The Edmonton archbishop was one of five bishops to meet with Pope Benedict that day as the Western Canadian bishops made their ad limina visits to Rome.
During the visits, the bishops met with the heads of about 25 Vatican departments (dicasteries), celebrated Mass at the four Roman basilicas, heard a special address from the pope and met individually with the holy father.
Collins said he took to heart the advice from the first cardinal the group met who advised them to use their time in Rome as a retreat and ask themselves, "How can I serve more faithfully when I come back to my diocese?" The cardinal encouraged the bishops to reflect on what aspects of Church life are strong in their dioceses and what needs more encouragement.
Collins' private interview with the pope took place immediately after that of Calgary Bishop Fred Henry.
In a written reflection on the visit, Henry said, "The pope was in fine form, very hospitable and quickly put me at ease. Utilizing the enormous atlas on his desk, he asked me to trace the boundaries of the Diocese of Calgary. As I did so, he quipped: 'You have to do a lot of driving, I hope that you have a good car!'"
Near the end of his audience, Henry asked the pope about a dispensation that had been repeatedly turned down by one of the Vatican congregations. "He listened attentively to my presentation and said that the local bishop's opinion should prevail in these situations and he gave me the dispensation on the spot.
"Although laden down with a large envelope of rosaries, as I left, I felt like I was walking on air."
For Henry, who served as auxiliary bishop of London, Ont., and bishop of Thunder Bay before coming to Calgary in 1998, it was his fourth ad limina visit.
"So I was inclined to approach it with the attitude of 'been there, done that' but this fraternal exchange with the successor of Peter is one that I will never forget," he said.
Collins said that for all the Western bishops, it "was a tremendous experience meeting with the pope."
"He has a profound humility for a man of such extraordinary intelligence and authority and learning."
Collins also said the bishops had fruitful meetings with the various dicasteries. At each meeting, one of the bishops would lead the discussion.
Months before the ad limina visit, each bishop filed an extensive report on the life of the Church in their dioceses. "I got the sense that (the Vatican officials) had read the report."
The meetings were convivial and included free-for-all discussions.

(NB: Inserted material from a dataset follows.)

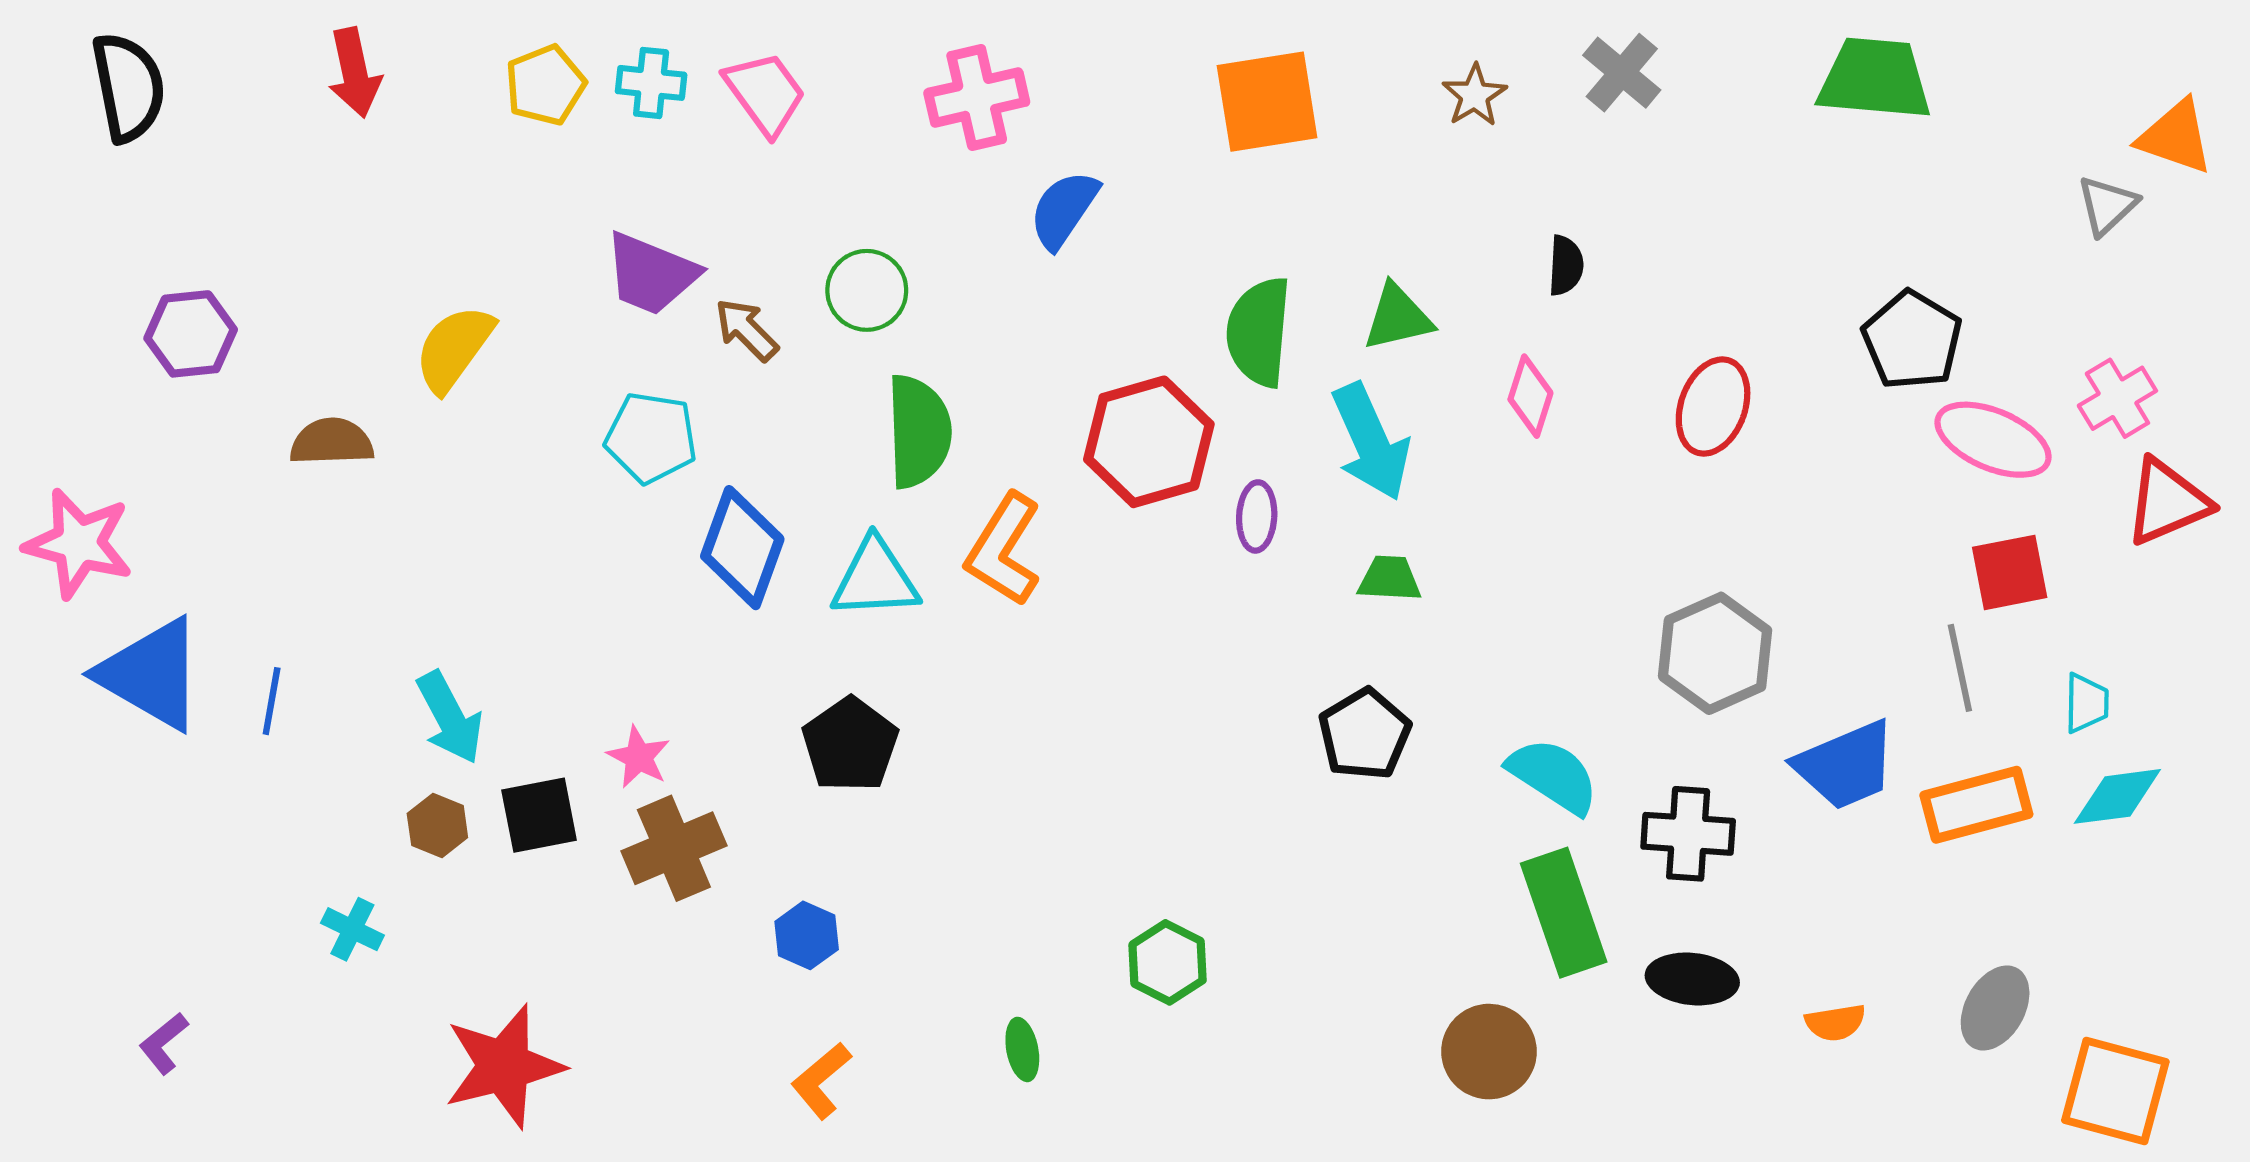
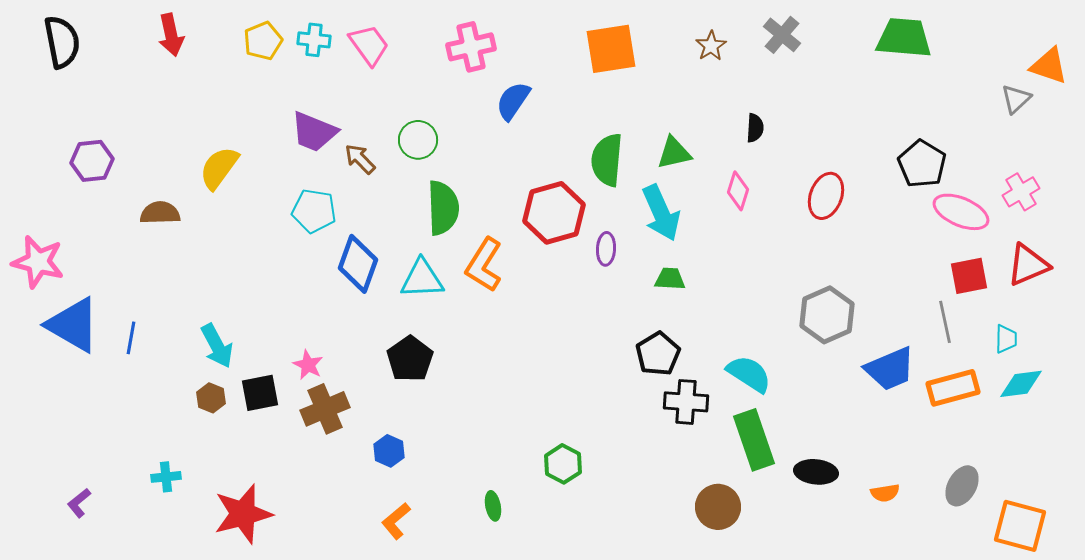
red triangle: (2167, 502) -> (1028, 265), moved
black cross: (1688, 834) -> (686, 402), moved
cyan cross: (352, 929) -> (166, 477), moved, turned -32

Sometimes the officials made sure they got across a few points, but the Western bishops were never chastised, he said.
After the ad limina visits, the bishops went to Cornwall, Ont., for the annual assembly of the Canadian bishops.
Collins then preached a retreat for seminarians at St. Augustine Seminary in Toronto and gave a talk on Catholic education in his hometown of Guelph before returning to Edmonton.